The U.S. military's ground and air assault of Fallujah has gone quicker than expected, with the entire city occupied after six days of fighting, the Marine commander who planned the offensive said Sunday. The military said 38 Americans have been killed in the siege.

Marine Maj. Gen. Richard Natonski said he and other commanders learned from April's failed three-week Marine assault on Fallujah, which was called off by President Bush's administration after a worldwide outcry over civilian deaths. This time, the military sent in six times as many troops and 20 types of aircraft. Troops also faked attacks before the assault to confuse enemy fighters.

"Maybe we learned from April," Natonski said in an interview with The Associated Press. "We learned we can't do it piecemeal. When we go in, we go all the way through. We had the green light this time and we went all the way.

"Had we done in April what we did now, the results would've been the same."

Natonski spoke during a visit to the 1st Cavalry Division's 2nd Brigade, the unit charged with isolating Fallujah under a security cordon.

More than 1,200 insurgents have been killed during the operation, he said.

The offensive has killed at least 38 American troops and six Iraqi soldiers, said Lt. Gen. John Sattler, commander of the 1st Marine Expeditionary Force. The 275 Americans have been wounded, 60 have returned to duty already.

Rebel attacks elsewhere — especially in the northern city of Mosul — have forced the Americans to shift troops away from Fallujah.

Exploiting the redeployment, insurgents stepped up attacks in areas outside Fallujah, including a bombing that killed two Marines on the outskirts of the former rebel bastion 40 miles west of Baghdad.

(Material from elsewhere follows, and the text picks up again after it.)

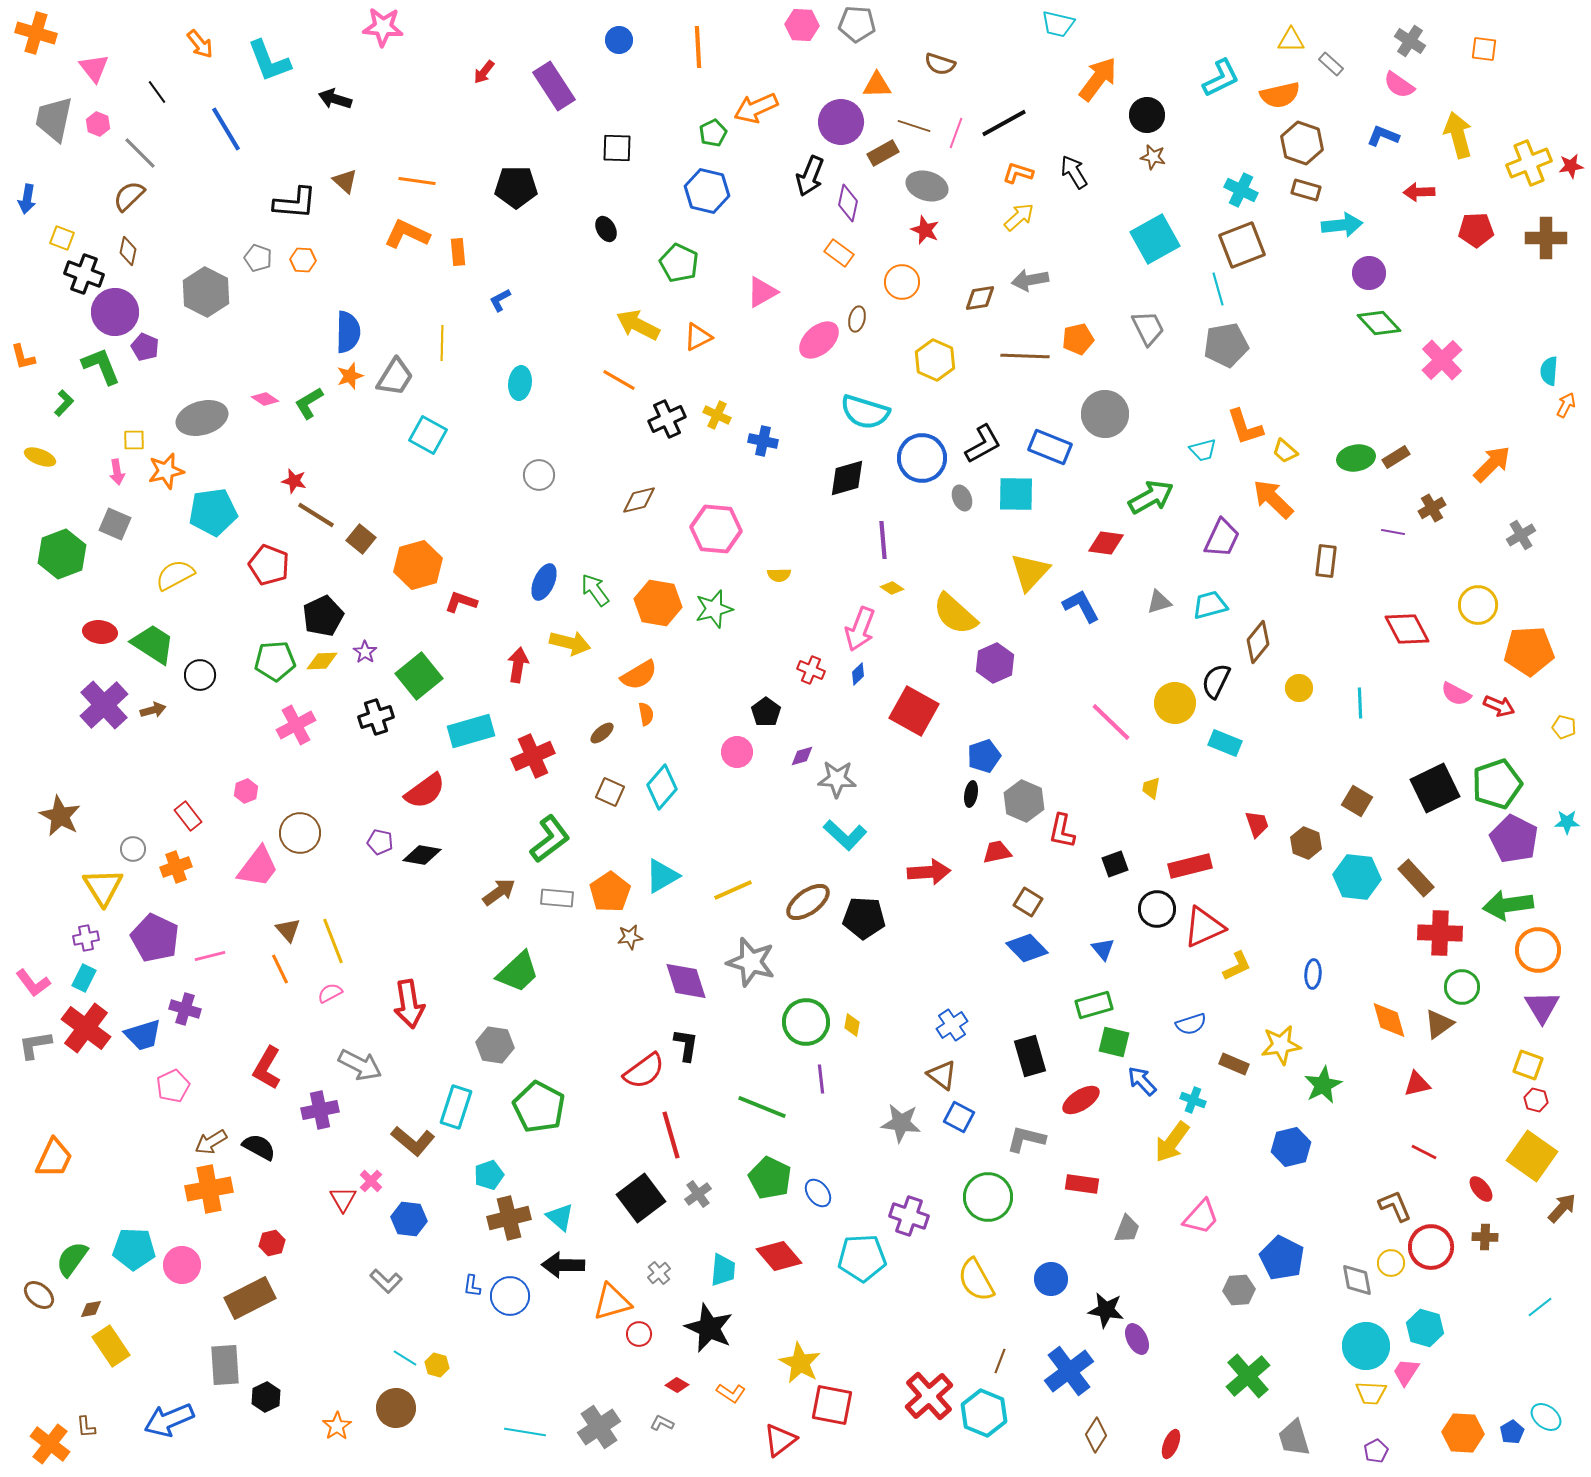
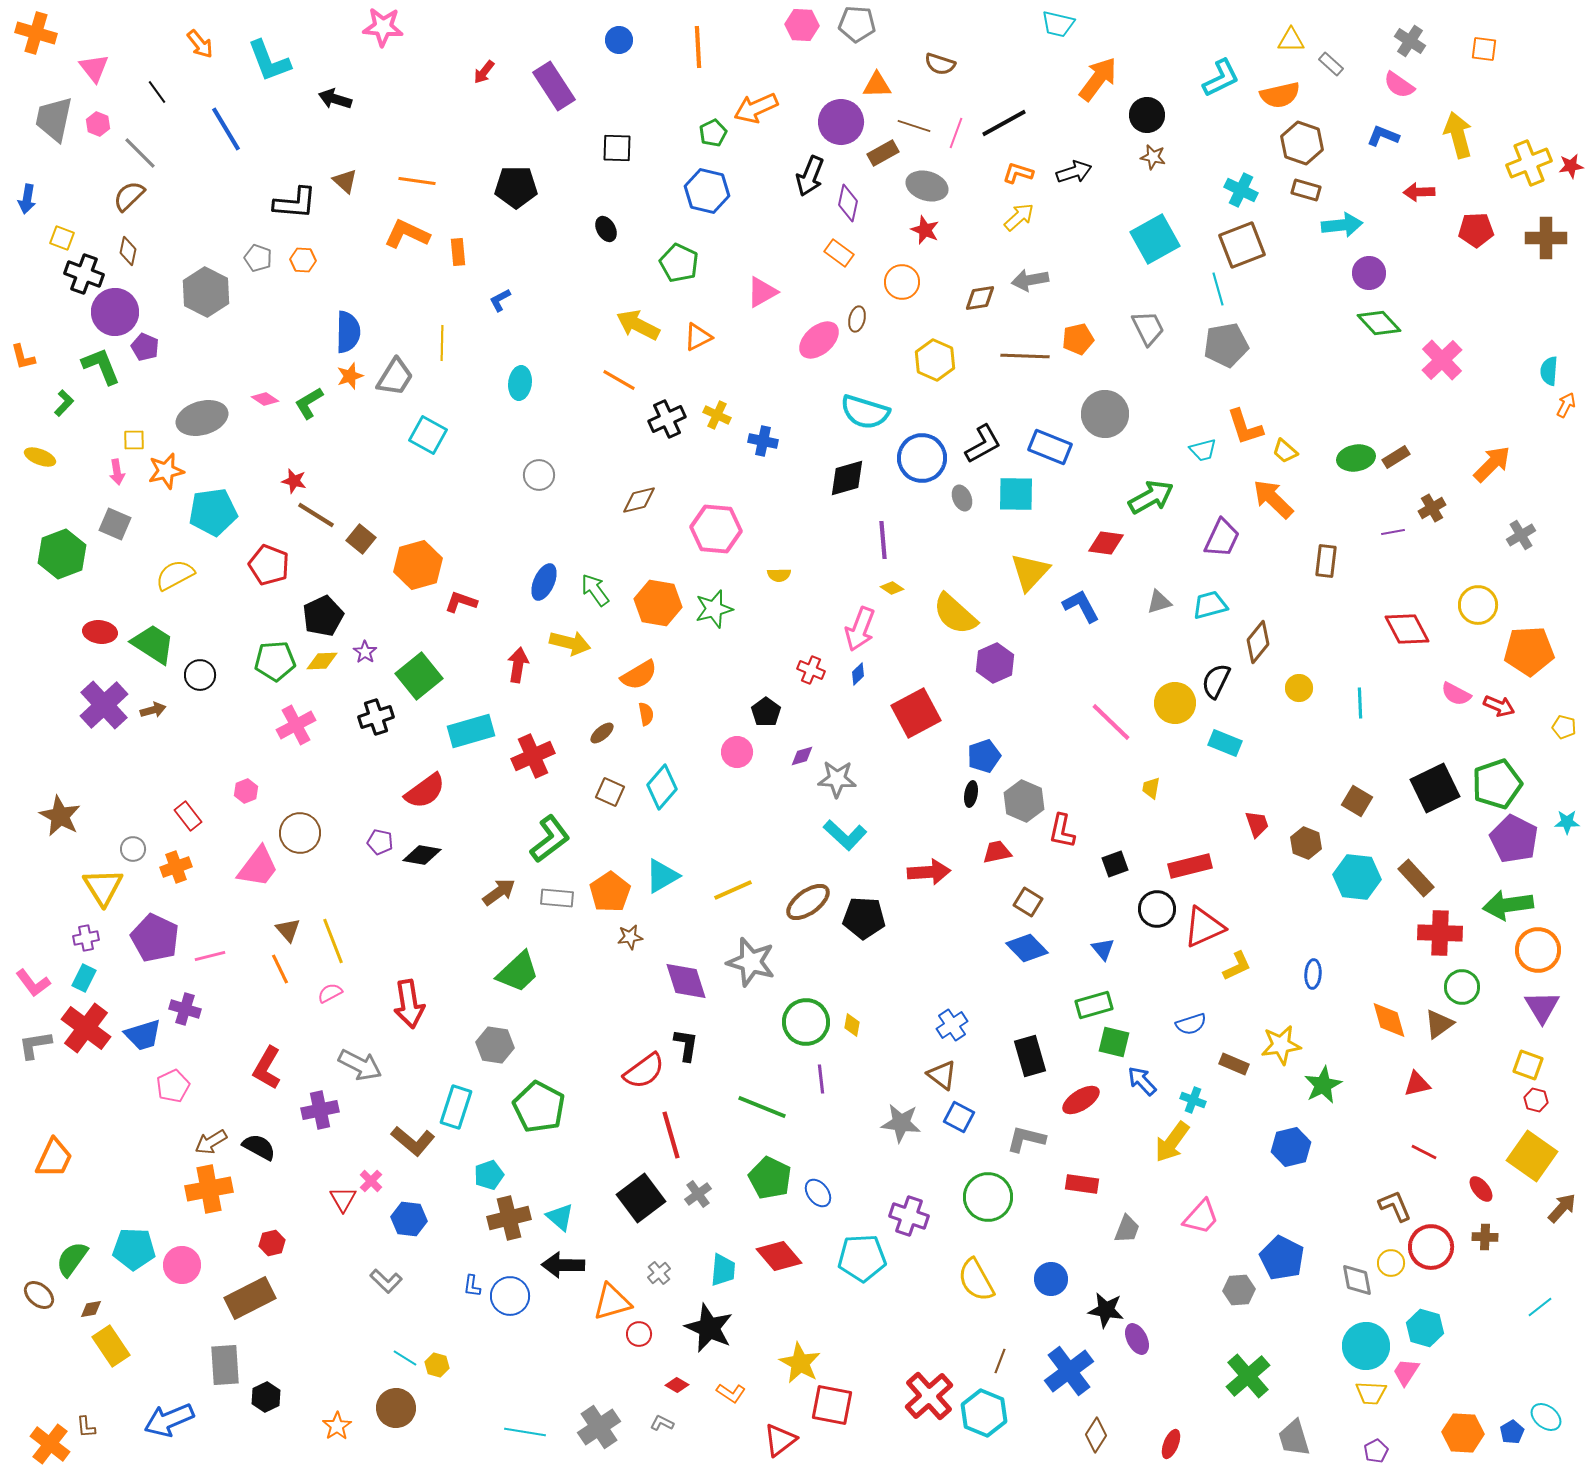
black arrow at (1074, 172): rotated 104 degrees clockwise
purple line at (1393, 532): rotated 20 degrees counterclockwise
red square at (914, 711): moved 2 px right, 2 px down; rotated 33 degrees clockwise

On Sunday, Marines and Army units were still battling gritty bands of defenders scattered in buildings and bunkers across the Sunni Muslim stronghold. Behind them, Iraqi troops were enmeshed in the painstaking task of clearing weapons and fighters from every room of Fallujah's estimated 50,000 buildings.

U.S. forces now occupy — but have yet to subdue — the entire city. It still could take several days of fighting to clear the final pockets of resistance, the military said.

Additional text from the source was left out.